## Information provided
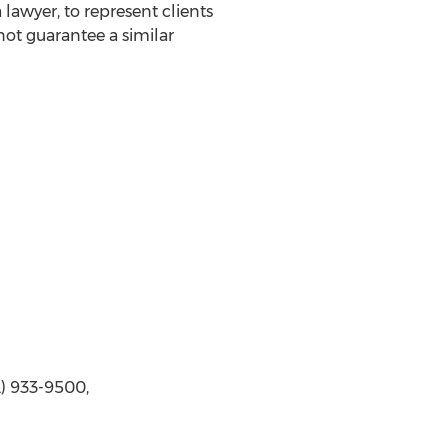
awyer, to represent clients
not guarantee a similar
2) 933-9500,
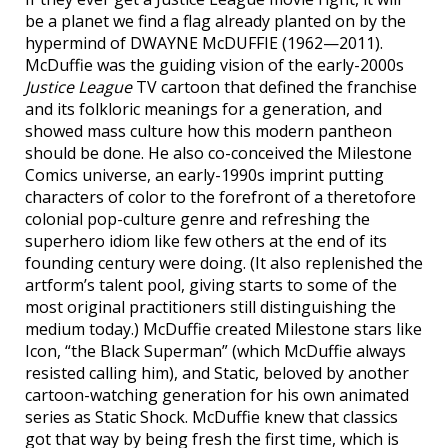
be a planet we find a flag already planted on by the
hypermind of DWAYNE McDUFFIE (1962—2011).
McDuffie was the guiding vision of the early-2000s
Justice League
TV cartoon that defined the franchise
and its folkloric meanings for a generation, and
showed mass culture how this modern pantheon
should be done. He also co-conceived the Milestone
Comics universe, an early-1990s imprint putting
characters of color to the forefront of a theretofore
colonial pop-culture genre and refreshing the
superhero idiom like few others at the end of its
founding century were doing. (It also replenished the
artform’s talent pool, giving starts to some of the
most original practitioners still distinguishing the
medium today.) McDuffie created Milestone stars like
Icon, “the Black Superman” (which McDuffie always
resisted calling him), and Static, beloved by another
cartoon-watching generation for his own animated
series as Static Shock. McDuffie knew that classics
got that way by being fresh the first time, which is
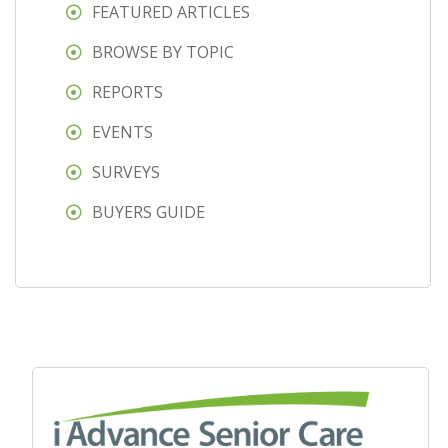
FEATURED ARTICLES
BROWSE BY TOPIC
REPORTS
EVENTS
SURVEYS
BUYERS GUIDE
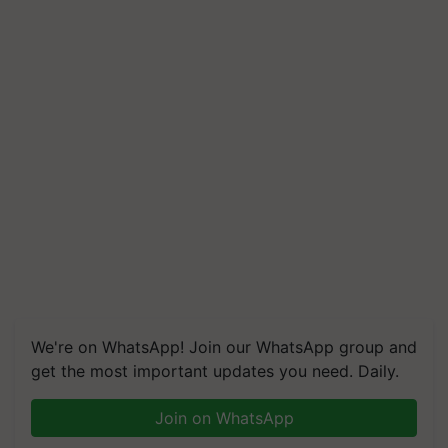
We're on WhatsApp! Join our WhatsApp group and
get the most important updates you need. Daily.
Join on WhatsApp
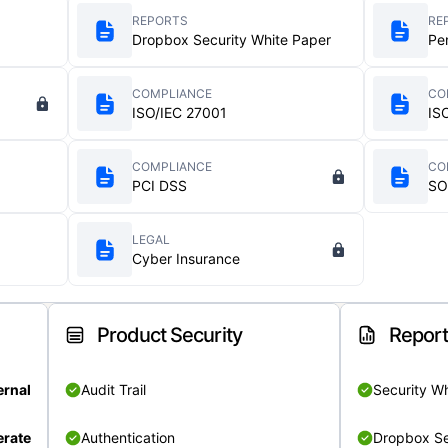
REPORTS
RE
Dropbox Security White Paper
Pe
COMPLIANCE
CO
ISO/IEC 27001
IS
COMPLIANCE
CO
PCI DSS
SO
LEGAL
Cyber Insurance
Product Security
Repor
ernal
Audit Trail
Security W
rate
Authentication
Dropbox Se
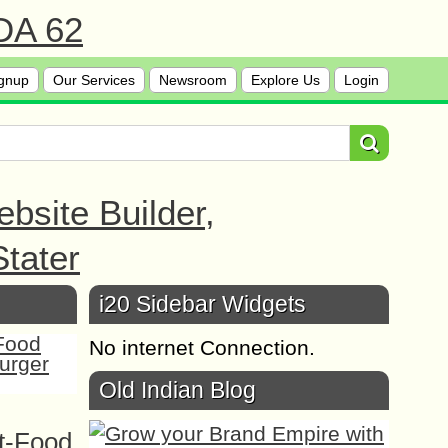
 DA 62
gnup
Our Services
Newsroom
Explore Us
Login
bsite Builder,
tater
i20 Sidebar Widgets
No internet Connection.
Old Indian Blog
t-Food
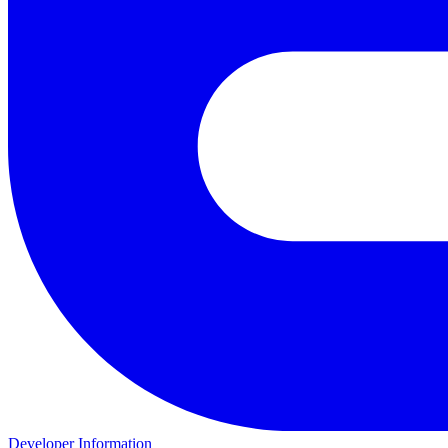
Developer Information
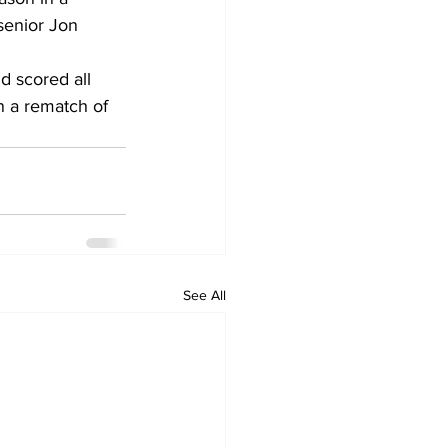
senior Jon 
 scored all 
n a rematch of 
See All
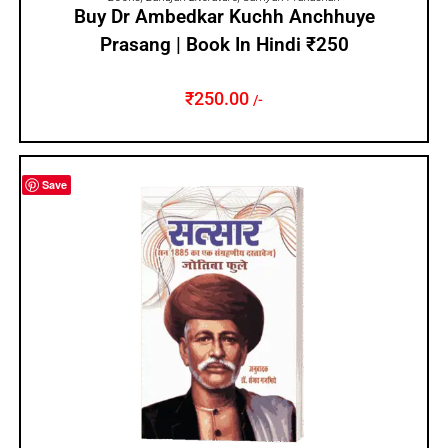
Buy Dr Ambedkar Kuchh Anchhuye
Prasang | Book In Hindi ₹250
₹
250.00
/-
Save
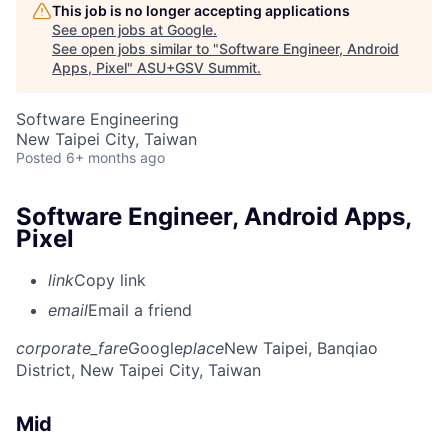
This job is no longer accepting applications
See open jobs at
Google
.
See open jobs similar to "
Software Engineer, Android
Apps, Pixel
"
ASU+GSV Summit
.
Software Engineering
New Taipei City, Taiwan
Posted
6+ months ago
Software Engineer, Android Apps,
Pixel
link
Copy link
email
Email a friend
corporate_fare
Google
place
New Taipei, Banqiao
District, New Taipei City, Taiwan
Mid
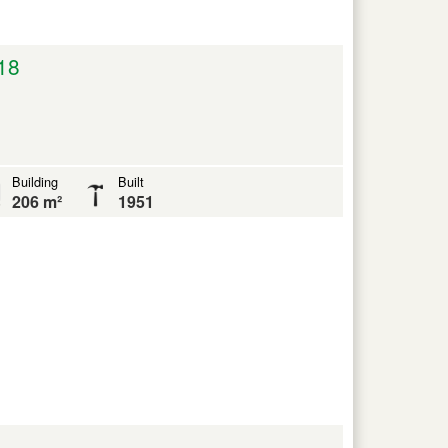
18
Building
Built
206 m²
1951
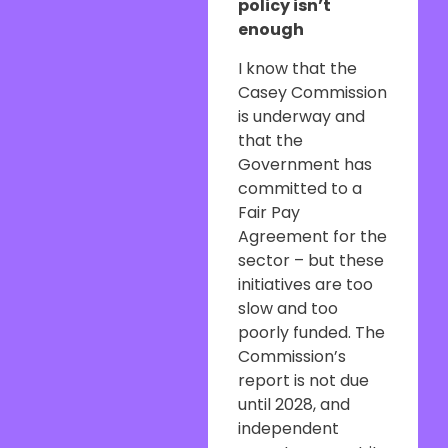
policy isn’t
enough
I know that the
Casey Commission
is underway and
that the
Government has
committed to a
Fair Pay
Agreement for the
sector – but these
initiatives are too
slow and too
poorly funded. The
Commission’s
report is not due
until 2028, and
independent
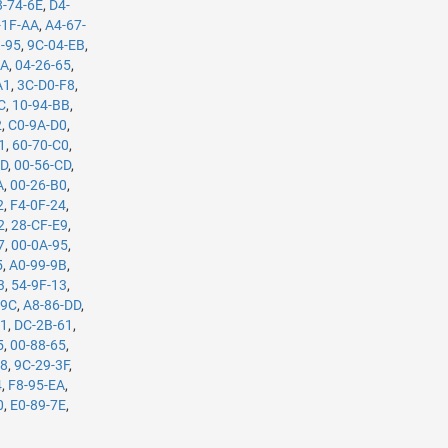
8-74-6E
,
D4-
-1F-AA
,
A4-67-
3-95
,
9C-04-EB
,
5A
,
04-26-65
,
A1
,
3C-D0-F8
,
C
,
10-94-BB
,
2
,
C0-9A-D0
,
1
,
60-70-C0
,
7D
,
00-56-CD
,
A
,
00-26-B0
,
2
,
F4-0F-24
,
2
,
28-CF-E9
,
7
,
00-0A-95
,
5
,
A0-99-9B
,
3
,
54-9F-13
,
-9C
,
A8-86-DD
,
61
,
DC-2B-61
,
5
,
00-88-65
,
98
,
9C-29-3F
,
4
,
F8-95-EA
,
0
,
E0-89-7E
,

## Work request
Transcribe all records verbatim, no pictures.

## Written response
awyer, to represent clients
not guarantee a similar
2) 933-9500,
be a planet we find a flag already planted on by the
hypermind of DWAYNE McDUFFIE (1962—2011).
McDuffie was the guiding vision of the early-2000s
Justice League
TV cartoon that defined the franchise
and its folkloric meanings for a generation, and
showed mass culture how this modern pantheon
should be done. He also co-conceived the Milestone
Comics universe, an early-1990s imprint putting
characters of color to the forefront of a theretofore
colonial pop-culture genre and refreshing the
superhero idiom like few others at the end of its
founding century were doing. (It also replenished the
artform’s talent pool, giving starts to some of the
most original practitioners still distinguishing the
medium today.) McDuffie created Milestone stars like
Icon, “the Black Superman” (which McDuffie always
resisted calling him), and Static, beloved by another
cartoon-watching generation for his own animated
series as Static Shock. McDuffie knew that classics
got that way by being fresh the first time, which is
FEATURED ARTICLES
BROWSE BY TOPIC
REPORTS
EVENTS
SURVEYS
BUYERS GUIDE
We're on WhatsApp! Join our WhatsApp group and
get the most important updates you need. Daily.
Join on WhatsApp
REPORTS
RE
Dropbox Security White Paper
Pe
COMPLIANCE
CO
ISO/IEC 27001
IS
COMPLIANCE
CO
PCI DSS
SO
LEGAL
Cyber Insurance
Product Security
Repor
ernal
Audit Trail
Security W
rate
Authentication
Dropbox Se
 DA 62
gnup
Our Services
Newsroom
Explore Us
Login
bsite Builder,
tater
i20 Sidebar Widgets
No internet Connection.
Old Indian Blog
t-Food
Developer Information
senior Jon 
 scored all 
n a rematch of 
See All
Buy Dr Ambedkar Kuchh Anchhuye
Prasang | Book In Hindi ₹250
₹
250.00
/-
Save
This job is no longer accepting applications
See open jobs at
Google
.
See open jobs similar to "
Software Engineer, Android
Apps, Pixel
"
ASU+GSV Summit
.
Software Engineering
New Taipei City, Taiwan
Posted
6+ months ago
Software Engineer, Android Apps,
Pixel
link
Copy link
email
Email a friend
corporate_fare
Google
place
New Taipei, Banqiao
District, New Taipei City, Taiwan
Mid
18
Building
Built
206 m²
1951
policy isn’t
enough
I know that the
Casey Commission
is underway and
that the
Government has
committed to a
Fair Pay
Agreement for the
sector – but these
initiatives are too
slow and too
poorly funded. The
Commission’s
report is not due
until 2028, and
independent
8-74-6E
,
D4-
-1F-AA
,
A4-67-
3-95
,
9C-04-EB
,
5A
,
04-26-65
,
A1
,
3C-D0-F8
,
C
,
10-94-BB
,
2
,
C0-9A-D0
,
1
,
60-70-C0
,
7D
,
00-56-CD
,
A
,
00-26-B0
,
2
,
F4-0F-24
,
2
,
28-CF-E9
,
7
,
00-0A-95
,
5
,
A0-99-9B
,
3
,
54-9F-13
,
-9C
,
A8-86-DD
,
61
,
DC-2B-61
,
5
,
00-88-65
,
98
,
9C-29-3F
,
4
,
F8-95-EA
,
0
,
E0-89-7E
,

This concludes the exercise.